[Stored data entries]
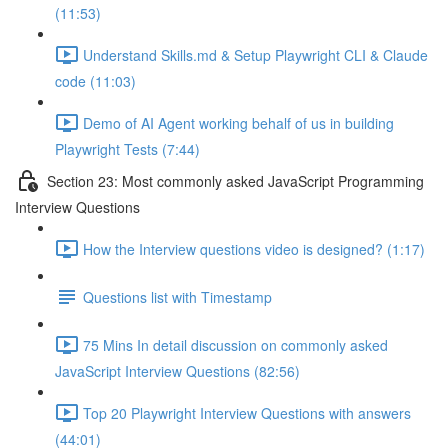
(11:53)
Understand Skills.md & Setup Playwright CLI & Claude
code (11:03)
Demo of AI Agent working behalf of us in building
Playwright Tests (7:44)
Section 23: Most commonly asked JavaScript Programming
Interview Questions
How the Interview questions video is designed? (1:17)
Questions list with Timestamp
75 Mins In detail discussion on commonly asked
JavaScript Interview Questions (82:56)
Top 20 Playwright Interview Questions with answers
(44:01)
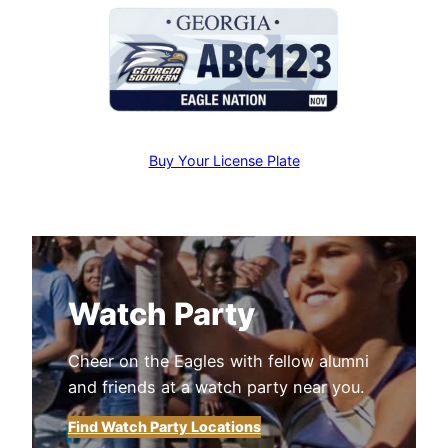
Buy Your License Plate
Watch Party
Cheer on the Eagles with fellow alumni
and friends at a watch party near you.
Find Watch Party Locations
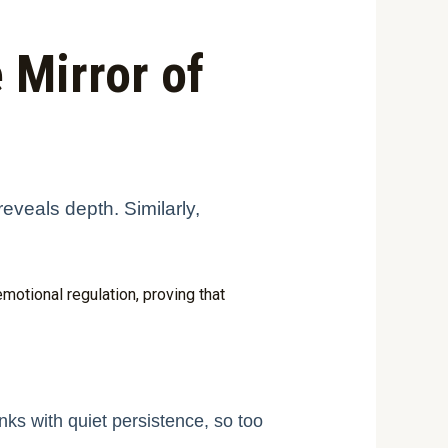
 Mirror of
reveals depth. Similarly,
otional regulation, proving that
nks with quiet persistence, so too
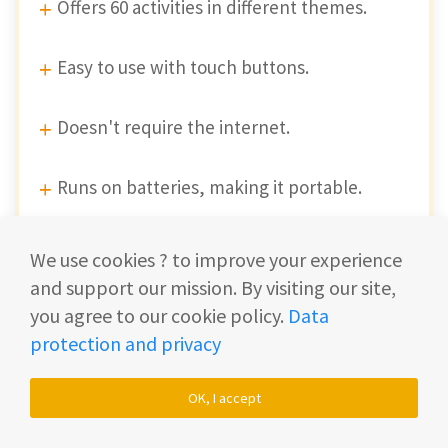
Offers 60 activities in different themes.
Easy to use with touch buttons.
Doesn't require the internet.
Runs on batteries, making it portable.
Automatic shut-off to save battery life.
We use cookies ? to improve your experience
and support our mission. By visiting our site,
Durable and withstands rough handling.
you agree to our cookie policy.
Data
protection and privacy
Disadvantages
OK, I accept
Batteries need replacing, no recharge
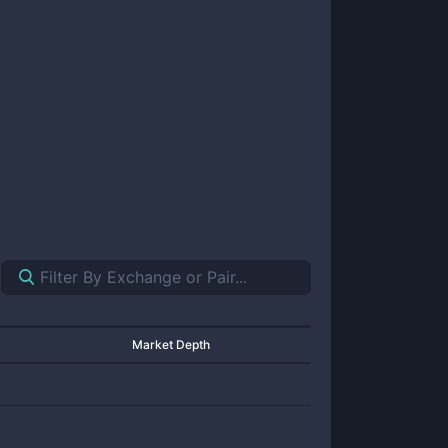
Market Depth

**GOAL OF THE EXERCISE**
Whatever the records hold apart from pictures should be repeated exactly.

**FINISHED EXERCISE**
(11:53)
Understand Skills.md & Setup Playwright CLI & Claude
code (11:03)
Demo of AI Agent working behalf of us in building
Playwright Tests (7:44)
Section 23: Most commonly asked JavaScript Programming
Interview Questions
How the Interview questions video is designed? (1:17)
Questions list with Timestamp
75 Mins In detail discussion on commonly asked
JavaScript Interview Questions (82:56)
Top 20 Playwright Interview Questions with answers
(44:01)
Buy Your License Plate
Watch Party
Cheer on the Eagles with fellow alumni
and friends at a watch party near you.
Find Watch Party Locations
 Mirror of
reveals depth. Similarly,
otional regulation, proving that
nks with quiet persistence, so too
Offers 60 activities in different themes.
Easy to use with touch buttons.
Doesn't require the internet.
Runs on batteries, making it portable.
Automatic shut-off to save battery life.
We use cookies ? to improve your experience
and support our mission. By visiting our site,
Durable and withstands rough handling.
you agree to our cookie policy.
Data
protection and privacy
Disadvantages
OK, I accept
Batteries need replacing, no recharge
Market Depth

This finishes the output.